» ASSIGNMENT: Below are the records; count how many of their lines carry "Unlocking" and give only the number.

» STORED DATA:
==*==

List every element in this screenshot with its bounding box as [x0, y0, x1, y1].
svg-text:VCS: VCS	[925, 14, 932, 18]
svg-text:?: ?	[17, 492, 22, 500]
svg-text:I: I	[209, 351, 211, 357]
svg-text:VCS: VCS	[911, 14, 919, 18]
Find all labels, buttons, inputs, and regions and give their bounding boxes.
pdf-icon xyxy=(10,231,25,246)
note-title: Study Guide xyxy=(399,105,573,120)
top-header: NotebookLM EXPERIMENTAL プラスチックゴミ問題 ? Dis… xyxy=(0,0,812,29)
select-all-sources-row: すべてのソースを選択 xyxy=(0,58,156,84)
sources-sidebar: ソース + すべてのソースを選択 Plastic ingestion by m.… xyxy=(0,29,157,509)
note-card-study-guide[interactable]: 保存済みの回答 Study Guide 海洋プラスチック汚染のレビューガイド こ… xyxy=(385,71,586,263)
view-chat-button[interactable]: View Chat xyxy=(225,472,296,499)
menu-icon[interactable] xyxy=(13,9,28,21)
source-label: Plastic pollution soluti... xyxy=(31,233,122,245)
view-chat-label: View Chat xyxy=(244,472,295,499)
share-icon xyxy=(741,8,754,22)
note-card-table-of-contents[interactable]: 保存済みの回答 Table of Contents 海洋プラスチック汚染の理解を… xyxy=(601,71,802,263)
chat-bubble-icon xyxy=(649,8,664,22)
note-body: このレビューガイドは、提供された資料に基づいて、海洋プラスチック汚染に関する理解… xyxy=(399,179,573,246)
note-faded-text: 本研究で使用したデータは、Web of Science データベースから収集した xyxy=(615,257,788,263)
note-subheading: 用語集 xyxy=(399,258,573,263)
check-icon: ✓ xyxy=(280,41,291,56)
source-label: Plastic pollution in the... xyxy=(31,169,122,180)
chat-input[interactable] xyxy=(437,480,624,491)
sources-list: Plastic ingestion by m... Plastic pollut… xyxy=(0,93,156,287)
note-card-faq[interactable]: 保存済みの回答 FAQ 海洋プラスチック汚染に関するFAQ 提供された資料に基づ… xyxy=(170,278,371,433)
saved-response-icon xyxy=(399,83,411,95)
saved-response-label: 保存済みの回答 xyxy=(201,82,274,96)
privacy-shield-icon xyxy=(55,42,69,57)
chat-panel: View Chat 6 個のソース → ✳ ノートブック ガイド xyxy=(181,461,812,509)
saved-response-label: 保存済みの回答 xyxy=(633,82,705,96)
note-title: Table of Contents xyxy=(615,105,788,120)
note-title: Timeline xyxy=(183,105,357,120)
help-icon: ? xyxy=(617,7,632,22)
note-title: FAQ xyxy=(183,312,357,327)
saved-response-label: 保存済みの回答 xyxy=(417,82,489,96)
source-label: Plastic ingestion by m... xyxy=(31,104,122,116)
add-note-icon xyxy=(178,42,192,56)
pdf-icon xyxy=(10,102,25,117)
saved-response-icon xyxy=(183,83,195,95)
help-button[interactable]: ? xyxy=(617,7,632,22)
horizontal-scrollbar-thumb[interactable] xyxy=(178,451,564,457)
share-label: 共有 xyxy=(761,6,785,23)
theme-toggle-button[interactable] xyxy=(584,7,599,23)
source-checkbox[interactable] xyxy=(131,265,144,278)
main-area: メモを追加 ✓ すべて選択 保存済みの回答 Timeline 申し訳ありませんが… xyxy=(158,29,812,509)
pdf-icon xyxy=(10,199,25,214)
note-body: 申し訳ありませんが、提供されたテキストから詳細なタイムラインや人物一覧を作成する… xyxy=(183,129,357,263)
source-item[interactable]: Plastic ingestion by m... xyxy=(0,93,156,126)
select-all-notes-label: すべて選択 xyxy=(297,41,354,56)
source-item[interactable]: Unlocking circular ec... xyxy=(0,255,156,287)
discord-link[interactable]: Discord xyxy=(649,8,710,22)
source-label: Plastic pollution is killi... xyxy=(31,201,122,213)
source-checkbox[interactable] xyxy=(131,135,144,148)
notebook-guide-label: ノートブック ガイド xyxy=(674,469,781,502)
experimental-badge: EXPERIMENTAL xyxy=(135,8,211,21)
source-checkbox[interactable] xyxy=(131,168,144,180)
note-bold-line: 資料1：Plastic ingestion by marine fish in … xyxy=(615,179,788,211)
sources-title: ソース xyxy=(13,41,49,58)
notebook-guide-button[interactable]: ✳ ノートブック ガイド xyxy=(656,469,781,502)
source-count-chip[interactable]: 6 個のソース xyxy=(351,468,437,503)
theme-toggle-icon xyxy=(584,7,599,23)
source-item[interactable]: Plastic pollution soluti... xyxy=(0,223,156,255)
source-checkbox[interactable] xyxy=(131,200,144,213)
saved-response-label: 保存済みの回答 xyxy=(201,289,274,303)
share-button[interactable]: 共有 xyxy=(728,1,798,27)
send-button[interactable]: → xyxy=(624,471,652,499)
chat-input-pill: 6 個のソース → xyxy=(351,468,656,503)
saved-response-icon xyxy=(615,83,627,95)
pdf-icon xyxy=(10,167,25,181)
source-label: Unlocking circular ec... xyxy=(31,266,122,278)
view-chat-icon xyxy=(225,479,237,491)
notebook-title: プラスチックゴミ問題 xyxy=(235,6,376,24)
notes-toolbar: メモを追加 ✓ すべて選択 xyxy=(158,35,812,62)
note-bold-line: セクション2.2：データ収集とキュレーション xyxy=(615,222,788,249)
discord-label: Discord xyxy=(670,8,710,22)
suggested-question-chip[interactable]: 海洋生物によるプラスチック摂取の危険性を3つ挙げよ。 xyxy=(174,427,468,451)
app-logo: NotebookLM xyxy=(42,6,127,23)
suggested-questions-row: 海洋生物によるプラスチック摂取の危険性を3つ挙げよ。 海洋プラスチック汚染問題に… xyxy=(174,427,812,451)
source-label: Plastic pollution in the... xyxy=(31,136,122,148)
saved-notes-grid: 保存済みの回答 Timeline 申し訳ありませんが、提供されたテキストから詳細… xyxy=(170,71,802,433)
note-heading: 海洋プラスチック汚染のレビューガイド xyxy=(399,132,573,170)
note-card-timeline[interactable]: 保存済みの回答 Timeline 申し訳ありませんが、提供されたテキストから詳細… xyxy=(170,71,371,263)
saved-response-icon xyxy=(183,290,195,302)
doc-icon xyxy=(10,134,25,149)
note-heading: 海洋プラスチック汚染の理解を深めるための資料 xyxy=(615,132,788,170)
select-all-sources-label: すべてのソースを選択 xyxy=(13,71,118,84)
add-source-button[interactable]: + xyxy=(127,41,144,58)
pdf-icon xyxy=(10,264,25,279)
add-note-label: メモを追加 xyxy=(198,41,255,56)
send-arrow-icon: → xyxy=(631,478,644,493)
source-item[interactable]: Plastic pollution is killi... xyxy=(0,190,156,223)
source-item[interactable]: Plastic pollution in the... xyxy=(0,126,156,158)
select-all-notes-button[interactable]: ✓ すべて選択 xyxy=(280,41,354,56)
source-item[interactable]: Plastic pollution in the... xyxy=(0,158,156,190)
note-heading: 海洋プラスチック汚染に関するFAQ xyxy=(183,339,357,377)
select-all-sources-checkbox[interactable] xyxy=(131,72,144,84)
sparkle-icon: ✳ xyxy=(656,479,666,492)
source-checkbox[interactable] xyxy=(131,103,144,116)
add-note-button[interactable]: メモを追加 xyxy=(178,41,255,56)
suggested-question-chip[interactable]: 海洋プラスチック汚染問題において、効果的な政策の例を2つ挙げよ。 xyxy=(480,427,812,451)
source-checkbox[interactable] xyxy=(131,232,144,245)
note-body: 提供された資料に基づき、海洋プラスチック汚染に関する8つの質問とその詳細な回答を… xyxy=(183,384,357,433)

==*==

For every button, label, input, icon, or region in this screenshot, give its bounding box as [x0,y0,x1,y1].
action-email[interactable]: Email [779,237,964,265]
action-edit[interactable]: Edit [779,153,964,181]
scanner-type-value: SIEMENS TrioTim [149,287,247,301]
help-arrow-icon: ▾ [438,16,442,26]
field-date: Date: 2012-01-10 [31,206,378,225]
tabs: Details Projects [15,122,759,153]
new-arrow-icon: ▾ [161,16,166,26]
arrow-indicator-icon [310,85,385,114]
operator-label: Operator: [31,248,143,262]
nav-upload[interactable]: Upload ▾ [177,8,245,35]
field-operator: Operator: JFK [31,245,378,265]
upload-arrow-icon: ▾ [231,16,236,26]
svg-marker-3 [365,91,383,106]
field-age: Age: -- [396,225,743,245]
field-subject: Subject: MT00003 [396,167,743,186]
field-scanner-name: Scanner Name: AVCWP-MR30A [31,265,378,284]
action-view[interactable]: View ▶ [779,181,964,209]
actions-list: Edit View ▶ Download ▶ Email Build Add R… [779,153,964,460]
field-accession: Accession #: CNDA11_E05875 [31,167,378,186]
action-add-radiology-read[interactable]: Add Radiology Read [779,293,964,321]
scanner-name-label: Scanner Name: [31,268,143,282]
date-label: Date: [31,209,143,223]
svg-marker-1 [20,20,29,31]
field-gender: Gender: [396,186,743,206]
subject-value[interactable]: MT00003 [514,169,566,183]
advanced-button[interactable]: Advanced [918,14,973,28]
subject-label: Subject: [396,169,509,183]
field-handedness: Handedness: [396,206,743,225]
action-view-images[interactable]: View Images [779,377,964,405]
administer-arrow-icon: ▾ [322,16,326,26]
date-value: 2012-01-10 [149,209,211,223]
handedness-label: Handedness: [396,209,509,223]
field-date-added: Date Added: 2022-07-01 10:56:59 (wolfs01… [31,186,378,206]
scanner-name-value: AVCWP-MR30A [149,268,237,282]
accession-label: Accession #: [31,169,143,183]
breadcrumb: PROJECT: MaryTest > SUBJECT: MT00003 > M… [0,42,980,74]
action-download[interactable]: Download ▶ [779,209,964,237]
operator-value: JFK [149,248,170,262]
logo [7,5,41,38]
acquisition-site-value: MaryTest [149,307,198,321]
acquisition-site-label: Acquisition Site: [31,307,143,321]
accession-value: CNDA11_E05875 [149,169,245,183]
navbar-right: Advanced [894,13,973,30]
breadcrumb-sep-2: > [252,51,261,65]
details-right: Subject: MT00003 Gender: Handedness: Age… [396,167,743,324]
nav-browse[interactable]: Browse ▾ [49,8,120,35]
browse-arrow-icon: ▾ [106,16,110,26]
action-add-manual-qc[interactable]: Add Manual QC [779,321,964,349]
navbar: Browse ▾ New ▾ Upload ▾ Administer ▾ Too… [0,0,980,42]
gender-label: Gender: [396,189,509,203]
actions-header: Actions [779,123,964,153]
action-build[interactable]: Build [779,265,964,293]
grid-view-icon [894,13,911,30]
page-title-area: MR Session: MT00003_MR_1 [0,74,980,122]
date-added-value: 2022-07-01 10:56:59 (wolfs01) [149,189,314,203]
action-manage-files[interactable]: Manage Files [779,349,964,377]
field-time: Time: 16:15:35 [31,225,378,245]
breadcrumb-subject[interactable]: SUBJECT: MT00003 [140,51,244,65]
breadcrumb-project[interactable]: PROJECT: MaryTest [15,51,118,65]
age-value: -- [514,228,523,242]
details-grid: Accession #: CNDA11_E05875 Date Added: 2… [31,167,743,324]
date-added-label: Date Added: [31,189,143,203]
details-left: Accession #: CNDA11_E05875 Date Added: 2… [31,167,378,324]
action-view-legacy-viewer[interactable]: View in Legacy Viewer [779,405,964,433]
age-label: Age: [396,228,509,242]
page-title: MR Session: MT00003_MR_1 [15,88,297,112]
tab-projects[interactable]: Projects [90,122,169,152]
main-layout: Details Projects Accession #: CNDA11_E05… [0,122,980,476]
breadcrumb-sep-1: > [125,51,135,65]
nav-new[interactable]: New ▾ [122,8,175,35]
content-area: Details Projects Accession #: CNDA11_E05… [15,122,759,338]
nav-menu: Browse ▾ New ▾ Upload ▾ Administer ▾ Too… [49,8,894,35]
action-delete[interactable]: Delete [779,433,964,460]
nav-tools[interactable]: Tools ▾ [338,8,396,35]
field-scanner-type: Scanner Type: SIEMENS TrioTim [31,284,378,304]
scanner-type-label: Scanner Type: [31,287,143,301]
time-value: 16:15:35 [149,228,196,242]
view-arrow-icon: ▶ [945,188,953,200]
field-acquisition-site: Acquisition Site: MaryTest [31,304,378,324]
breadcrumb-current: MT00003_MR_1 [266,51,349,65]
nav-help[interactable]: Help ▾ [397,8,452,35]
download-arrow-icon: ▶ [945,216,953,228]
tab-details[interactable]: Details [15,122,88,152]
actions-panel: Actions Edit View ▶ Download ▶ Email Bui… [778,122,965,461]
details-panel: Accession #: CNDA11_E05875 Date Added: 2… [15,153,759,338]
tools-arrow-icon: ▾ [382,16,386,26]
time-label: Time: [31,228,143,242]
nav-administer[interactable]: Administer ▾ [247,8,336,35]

==*==

» ANSWER SPACE: 2